Start of AVAILABLE DATA
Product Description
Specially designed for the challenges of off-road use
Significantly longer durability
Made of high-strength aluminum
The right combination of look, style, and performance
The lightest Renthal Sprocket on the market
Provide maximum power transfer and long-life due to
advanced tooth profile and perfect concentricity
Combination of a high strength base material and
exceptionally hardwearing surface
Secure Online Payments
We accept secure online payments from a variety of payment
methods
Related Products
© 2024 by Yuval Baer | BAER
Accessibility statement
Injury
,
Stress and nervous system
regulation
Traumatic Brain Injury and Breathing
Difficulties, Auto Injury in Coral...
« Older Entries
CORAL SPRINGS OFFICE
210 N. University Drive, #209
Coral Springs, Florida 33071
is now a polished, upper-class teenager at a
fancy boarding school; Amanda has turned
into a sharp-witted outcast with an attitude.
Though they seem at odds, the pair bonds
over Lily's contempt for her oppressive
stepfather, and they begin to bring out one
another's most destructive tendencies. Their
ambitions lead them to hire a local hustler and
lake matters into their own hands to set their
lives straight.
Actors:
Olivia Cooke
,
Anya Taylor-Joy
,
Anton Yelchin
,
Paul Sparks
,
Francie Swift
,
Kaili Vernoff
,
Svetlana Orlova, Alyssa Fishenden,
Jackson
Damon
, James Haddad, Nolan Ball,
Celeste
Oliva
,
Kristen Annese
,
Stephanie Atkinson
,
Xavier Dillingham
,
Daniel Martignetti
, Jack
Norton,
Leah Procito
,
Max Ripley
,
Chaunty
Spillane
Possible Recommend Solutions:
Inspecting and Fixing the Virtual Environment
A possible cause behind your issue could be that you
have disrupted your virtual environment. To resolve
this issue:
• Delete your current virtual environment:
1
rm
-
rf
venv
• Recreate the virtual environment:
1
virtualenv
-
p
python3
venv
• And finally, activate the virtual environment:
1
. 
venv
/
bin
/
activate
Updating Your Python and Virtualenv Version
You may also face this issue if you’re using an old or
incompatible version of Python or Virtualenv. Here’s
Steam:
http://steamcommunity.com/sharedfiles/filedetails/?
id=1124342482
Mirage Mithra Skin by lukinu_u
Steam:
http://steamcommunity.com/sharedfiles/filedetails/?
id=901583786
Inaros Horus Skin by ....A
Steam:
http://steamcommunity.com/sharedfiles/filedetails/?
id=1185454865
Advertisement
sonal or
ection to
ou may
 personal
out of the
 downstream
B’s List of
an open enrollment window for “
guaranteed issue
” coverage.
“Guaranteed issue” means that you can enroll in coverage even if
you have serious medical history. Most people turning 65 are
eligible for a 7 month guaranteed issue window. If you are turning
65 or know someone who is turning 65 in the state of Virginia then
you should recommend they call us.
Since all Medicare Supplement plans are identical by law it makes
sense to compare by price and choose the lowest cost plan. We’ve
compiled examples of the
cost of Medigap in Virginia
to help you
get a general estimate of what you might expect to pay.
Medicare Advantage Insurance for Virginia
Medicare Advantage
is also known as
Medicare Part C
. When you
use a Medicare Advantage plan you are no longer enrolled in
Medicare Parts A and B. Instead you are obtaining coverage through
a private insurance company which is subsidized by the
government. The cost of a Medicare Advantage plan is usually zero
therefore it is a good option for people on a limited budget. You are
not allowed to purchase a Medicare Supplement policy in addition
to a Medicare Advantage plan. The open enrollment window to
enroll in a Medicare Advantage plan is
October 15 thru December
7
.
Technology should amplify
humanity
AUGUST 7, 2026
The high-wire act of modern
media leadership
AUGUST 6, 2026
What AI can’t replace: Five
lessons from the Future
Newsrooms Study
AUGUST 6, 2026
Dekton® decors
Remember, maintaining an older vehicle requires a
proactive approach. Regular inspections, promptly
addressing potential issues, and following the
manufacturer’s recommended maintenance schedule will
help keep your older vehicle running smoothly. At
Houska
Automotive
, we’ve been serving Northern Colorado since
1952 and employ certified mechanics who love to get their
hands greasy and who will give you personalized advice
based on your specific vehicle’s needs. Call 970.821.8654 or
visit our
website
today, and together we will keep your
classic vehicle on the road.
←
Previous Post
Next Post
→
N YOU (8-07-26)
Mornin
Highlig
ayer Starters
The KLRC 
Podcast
End of AVAILABLE DATA
#### [WHAT IS EXPECTED]
Every entry above must be copied exactly.

#### [ANSWER BELOW]
Product Description
Specially designed for the challenges of off-road use
Significantly longer durability
Made of high-strength aluminum
The right combination of look, style, and performance
The lightest Renthal Sprocket on the market
Provide maximum power transfer and long-life due to
advanced tooth profile and perfect concentricity
Combination of a high strength base material and
exceptionally hardwearing surface
Secure Online Payments
We accept secure online payments from a variety of payment
methods
Related Products
© 2024 by Yuval Baer | BAER
Accessibility statement
Injury
,
Stress and nervous system
regulation
Traumatic Brain Injury and Breathing
Difficulties, Auto Injury in Coral...
« Older Entries
CORAL SPRINGS OFFICE
210 N. University Drive, #209
Coral Springs, Florida 33071
is now a polished, upper-class teenager at a
fancy boarding school; Amanda has turned
into a sharp-witted outcast with an attitude.
Though they seem at odds, the pair bonds
over Lily's contempt for her oppressive
stepfather, and they begin to bring out one
another's most destructive tendencies. Their
ambitions lead them to hire a local hustler and
lake matters into their own hands to set their
lives straight.
Actors:
Olivia Cooke
,
Anya Taylor-Joy
,
Anton Yelchin
,
Paul Sparks
,
Francie Swift
,
Kaili Vernoff
,
Svetlana Orlova, Alyssa Fishenden,
Jackson
Damon
, James Haddad, Nolan Ball,
Celeste
Oliva
,
Kristen Annese
,
Stephanie Atkinson
,
Xavier Dillingham
,
Daniel Martignetti
, Jack
Norton,
Leah Procito
,
Max Ripley
,
Chaunty
Spillane
Possible Recommend Solutions:
Inspecting and Fixing the Virtual Environment
A possible cause behind your issue could be that you
have disrupted your virtual environment. To resolve
this issue:
• Delete your current virtual environment:
1
rm
-
rf
venv
• Recreate the virtual environment:
1
virtualenv
-
p
python3
venv
• And finally, activate the virtual environment:
1
. 
venv
/
bin
/
activate
Updating Your Python and Virtualenv Version
You may also face this issue if you’re using an old or
incompatible version of Python or Virtualenv. Here’s
Steam:
http://steamcommunity.com/sharedfiles/filedetails/?
id=1124342482
Mirage Mithra Skin by lukinu_u
Steam:
http://steamcommunity.com/sharedfiles/filedetails/?
id=901583786
Inaros Horus Skin by ....A
Steam:
http://steamcommunity.com/sharedfiles/filedetails/?
id=1185454865
Advertisement
sonal or
ection to
ou may
 personal
out of the
 downstream
B’s List of
an open enrollment window for “
guaranteed issue
” coverage.
“Guaranteed issue” means that you can enroll in coverage even if
you have serious medical history. Most people turning 65 are
eligible for a 7 month guaranteed issue window. If you are turning
65 or know someone who is turning 65 in the state of Virginia then
you should recommend they call us.
Since all Medicare Supplement plans are identical by law it makes
sense to compare by price and choose the lowest cost plan. We’ve
compiled examples of the
cost of Medigap in Virginia
to help you
get a general estimate of what you might expect to pay.
Medicare Advantage Insurance for Virginia
Medicare Advantage
is also known as
Medicare Part C
. When you
use a Medicare Advantage plan you are no longer enrolled in
Medicare Parts A and B. Instead you are obtaining coverage through
a private insurance company which is subsidized by the
government. The cost of a Medicare Advantage plan is usually zero
therefore it is a good option for people on a limited budget. You are
not allowed to purchase a Medicare Supplement policy in addition
to a Medicare Advantage plan. The open enrollment window to
enroll in a Medicare Advantage plan is
October 15 thru December
7
.
Technology should amplify
humanity
AUGUST 7, 2026
The high-wire act of modern
media leadership
AUGUST 6, 2026
What AI can’t replace: Five
lessons from the Future
Newsrooms Study
AUGUST 6, 2026
Dekton® decors
Remember, maintaining an older vehicle requires a
proactive approach. Regular inspections, promptly
addressing potential issues, and following the
manufacturer’s recommended maintenance schedule will
help keep your older vehicle running smoothly. At
Houska
Automotive
, we’ve been serving Northern Colorado since
1952 and employ certified mechanics who love to get their
hands greasy and who will give you personalized advice
based on your specific vehicle’s needs. Call 970.821.8654 or
visit our
website
today, and together we will keep your
classic vehicle on the road.
←
Previous Post
Next Post
→
N YOU (8-07-26)
Mornin
Highlig
ayer Starters
The KLRC 
Podcast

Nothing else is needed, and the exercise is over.